Duas Causas é um filme de 1952, do realizador Henrique Campos, que põe em evidência o problema do aborto naquela época. É uma história de família pequeno-burguesa preocupada em casar bem a filha crescida e encaminhar o filho estudante de direito, família que inclui ainda uma rapariga enjeitada, humildemente grata por ser protegida e tratada carinhosamente "como se fosse da família", e por quem se enamora o rapaz, um tanto estouvado, que logo a desdenha, enquanto procura casamento mais conveniente, para subir de classe...
Entretanto, como ficou grávida, a "ingénua" (personagem-tipo do cinema dessa época) vai ter que abandonar a casa, para não envergonhar a família. O pater familias fica furioso com o canalha que desonrou a menina, sem suspeitar que era o seu próprio filho, o que ela também nunca revela, assumindo a desonra sozinha.
O rapaz entretanto defende a sua primeira causa em tribunal: a de uma rapariga que tentou sem sucesso interromper uma gravidez, ou seja, atentou contra o filho que traz em si e vai ser julgada por isso. Como advogado defende que não é ela a culpada mas o sim o homem cobarde que a abandonou naquele estado e a deixou desesperada e sem ter como sustentar a futura criança. A sua eloquência comove todo o auditório e consegue suscitar o arrependimento do homem, presente na plateia, que assume a culpa e promete casar com a mulher.

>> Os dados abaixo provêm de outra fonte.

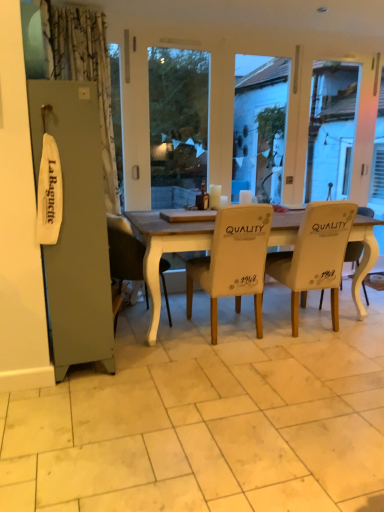 Question: Does white fabric chair at right, arranged as the first chair when viewed from the right, have a greater height compared to white leather chair at center, the 3th chair viewed from the right?

Choices:
 (A) yes
 (B) no

Answer: (B)

Question: From the image's perspective, is white fabric chair at right, positioned as the fourth chair in left-to-right order, under white leather chair at center, the 2th chair positioned from the left?

Choices:
 (A) yes
 (B) no

Answer: (B)

Question: Can you confirm if white fabric chair at right, arranged as the first chair when viewed from the right, is positioned to the left of white leather chair at center, the 2th chair positioned from the left?

Choices:
 (A) yes
 (B) no

Answer: (B)

Question: From a real-world perspective, is white fabric chair at right, arranged as the first chair when viewed from the right, located beneath white leather chair at center, the 3th chair viewed from the right?

Choices:
 (A) no
 (B) yes

Answer: (B)

Question: Is white fabric chair at right, positioned as the fourth chair in left-to-right order, positioned behind white leather chair at center, the 2th chair positioned from the left?

Choices:
 (A) no
 (B) yes

Answer: (B)

Question: Is white fabric chair at right, arranged as the first chair when viewed from the right, positioned with its back to white leather chair at center, the 3th chair viewed from the right?

Choices:
 (A) yes
 (B) no

Answer: (B)

Question: Does white tile at center turn towards white fabric chair at center, placed as the 3th chair when sorted from left to right?

Choices:
 (A) no
 (B) yes

Answer: (A)

Question: Can white fabric chair at center, placed as the 3th chair when sorted from left to right, be found inside white tile at center?

Choices:
 (A) yes
 (B) no

Answer: (B)

Question: Can you confirm if white tile at center is shorter than white fabric chair at center, placed as the 3th chair when sorted from left to right?

Choices:
 (A) no
 (B) yes

Answer: (B)

Question: Is white tile at center with white fabric chair at center, which ranks as the 2th chair in right-to-left order?

Choices:
 (A) yes
 (B) no

Answer: (B)

Question: From the image's perspective, is white tile at center on top of white fabric chair at center, placed as the 3th chair when sorted from left to right?

Choices:
 (A) yes
 (B) no

Answer: (B)

Question: Is white tile at center positioned with its back to white fabric chair at center, placed as the 3th chair when sorted from left to right?

Choices:
 (A) yes
 (B) no

Answer: (B)

Question: Does white fabric chair at right, positioned as the fourth chair in left-to-right order, lie in front of white fabric chair at center, acting as the 1th chair starting from the left?

Choices:
 (A) yes
 (B) no

Answer: (B)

Depois de muito felicitado por todos e recebendo os agradecimentos do casal reconciliado, o herói dá-se conta da contradição entre a causa alheia que defendeu e o seu próprio egoísmo, e os remorsos levam-no a casar com a namorada grávida. É uma reconversão quase artificial, porque a contradição interna é meramente esquemática, mas tem uma função ideológica aqui: sanar a "dialéctica" masculina entre a fuga e o dever, se tudo entrar na ordem estabelecida e reconhecida do casamento. O que foi abuso, desonestidade, arrivismo ou hipocrisia, tudo isso se resolve desde que as personagens aceitem o seu lugar na sociedade.

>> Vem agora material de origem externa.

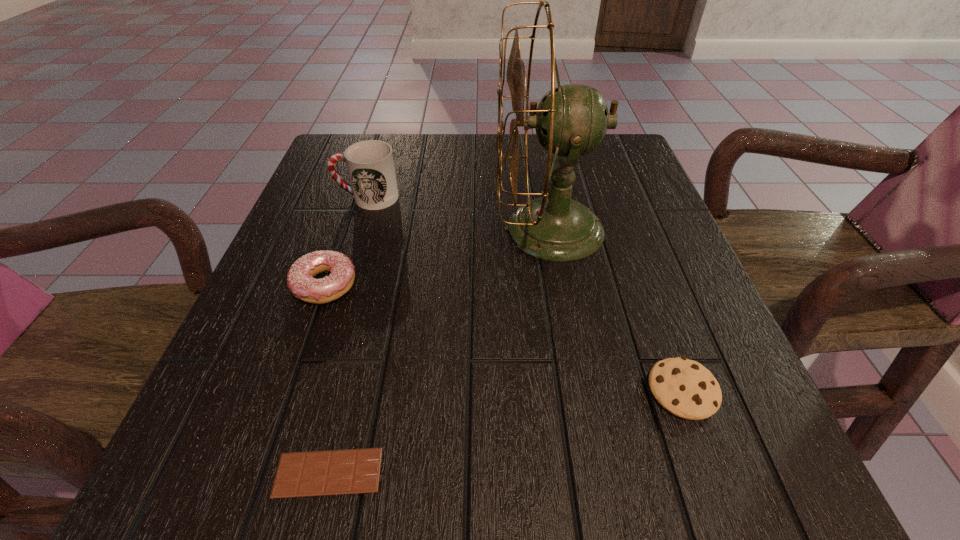 I want to click on the tallest object, so click(x=571, y=120).

I want to click on cup, so click(x=370, y=164).

You are a GUI agent. You are given a task and a screenshot of the screen. Output one action in this format:
    pyautogui.click(x=<x>, y=<y>)
    Task: Click on the third tallest object
    This screenshot has width=960, height=540.
    Given the screenshot: What is the action you would take?
    pyautogui.click(x=300, y=279)

The width and height of the screenshot is (960, 540). Find the location of `cookie`. cookie is located at coordinates (685, 388).

What are the coordinates of `the fourth farthest object` in the screenshot? It's located at (685, 388).

Identify the location of the nearest object. (318, 473).

This screenshot has width=960, height=540. What are the coordinates of `chocolate bar` in the screenshot? It's located at (318, 473).

What are the coordinates of `vacant space located 0.340m in front of the tallest object, directing air flow` in the screenshot? It's located at (333, 228).

Where is `free spot located 0.140m in front of the tallest object, directing air flow`? The width and height of the screenshot is (960, 540). free spot located 0.140m in front of the tallest object, directing air flow is located at coordinates (429, 228).

Where is `vacant space located 0.100m in front of the tallest object, directing air flow`? The width and height of the screenshot is (960, 540). vacant space located 0.100m in front of the tallest object, directing air flow is located at coordinates (448, 228).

O filme não pretende apresentar um problema, nem evidenciar as contradições interiores das personagens, pretende apenas apresentar o casamento como solução óbvia para o problema da gravidez, mandando o espectador para casa com as certezas no lugar. A asneira é bem tolerada, desde que aconteça dentro da ordem social.
Hoje, que o casamento já não é um imperativo social, ser mãe solteira já não é um estigma (como ainda há 30 anos), deixou de haver filhos “naturais” e o divórcio é frequente, na questão do aborto continua a responsabilizar-se moralmente a mulher, esquecendo-se que há por certo um homem também responsável, já não pela desonra, mas pela “falta de cuidado” e frequentes vezes pelo desinteresse que demonstra pelo produto “vivo” dessa sua inconsciência, fraqueza ou deslize. É o caso, de que tanto se fala, do tal pai biológico que acordou tarde de mais para a criança que não queria, e que só depois decidiu reclamar...

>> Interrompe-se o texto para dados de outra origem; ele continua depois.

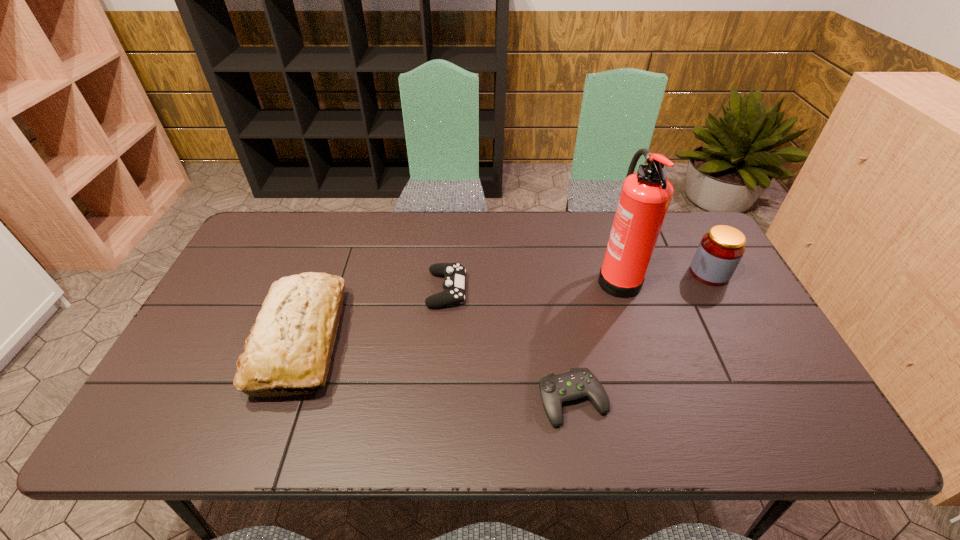 The width and height of the screenshot is (960, 540). I want to click on vacant area that lies between the jar and the second object from right to left, so click(663, 274).

Where is `free space between the farther control and the nearer control`? The image size is (960, 540). free space between the farther control and the nearer control is located at coordinates (510, 345).

This screenshot has height=540, width=960. In order to click on vacant point located between the nearer control and the bread in this screenshot , I will do `click(437, 370)`.

Where is `free space between the second object from right to left and the rightmost object`? free space between the second object from right to left and the rightmost object is located at coordinates (663, 274).

I want to click on free area in between the shorter control and the second object from right to left, so (x=595, y=338).

At what (x,y) coordinates should I click in order to perform the action: click on free space between the second object from right to left and the third object from left to right. Please return your answer as a coordinate pair (x, y). This screenshot has height=540, width=960. Looking at the image, I should click on (595, 338).

You are a GUI agent. You are given a task and a screenshot of the screen. Output one action in this format:
    pyautogui.click(x=<x>, y=<y>)
    Task: Click on the object that is the closest to the fourth object from left to right
    
    Given the screenshot: What is the action you would take?
    pyautogui.click(x=720, y=250)

At what (x,y) coordinates should I click in order to perform the action: click on the third closest object to the jar. Please return your answer as a coordinate pair (x, y). The width and height of the screenshot is (960, 540). Looking at the image, I should click on (454, 283).

The width and height of the screenshot is (960, 540). Identify the location of vacant area in the image that satisfies the following two spatial constraints: 1. on the back side of the right control; 2. on the left side of the rightmost object. (551, 273).

This screenshot has width=960, height=540. I want to click on free point that satisfies the following two spatial constraints: 1. on the surface of the nearer control; 2. on the right side of the farther control, so click(439, 400).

Em 50 anos mudou muita coisa: as mulheres são livres e independentes, já ninguém espera a tutela dos homens, facilitando-se a desresponsabilização masculina em relação à procriação natural, embora haja por lei averiguações de paternidade. Mas mantém-se igual a penalização criminal do aborto centrada nas mulheres, sobre quem recai toda a culpabilidade. É isso que falta mudar.